▸ SUPPLIED MATERIAL:
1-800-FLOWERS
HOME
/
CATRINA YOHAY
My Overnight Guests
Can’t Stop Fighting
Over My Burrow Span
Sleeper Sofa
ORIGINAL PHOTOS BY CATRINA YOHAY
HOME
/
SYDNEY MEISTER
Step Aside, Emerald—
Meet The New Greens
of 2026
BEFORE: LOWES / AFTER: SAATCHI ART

--

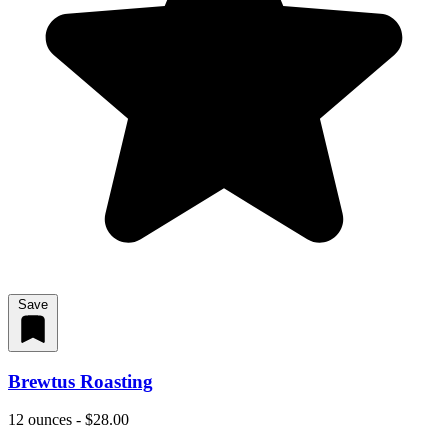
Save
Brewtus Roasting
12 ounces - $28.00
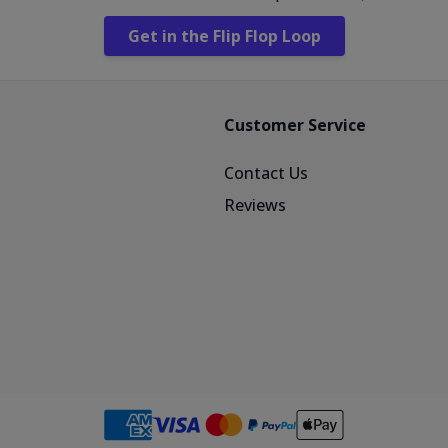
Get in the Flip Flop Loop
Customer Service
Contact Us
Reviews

▸ WORK ORDER: Take the listing above and repeat exactly the lines from the one containing "My Overnight Guests" through the one containing "BEFORE: LOWES / AFTER: SAATCHI ART", both included.

▸ EXERCISE RESULT:
My Overnight Guests
Can’t Stop Fighting
Over My Burrow Span
Sleeper Sofa
ORIGINAL PHOTOS BY CATRINA YOHAY
HOME
/
SYDNEY MEISTER
Step Aside, Emerald—
Meet The New Greens
of 2026
BEFORE: LOWES / AFTER: SAATCHI ART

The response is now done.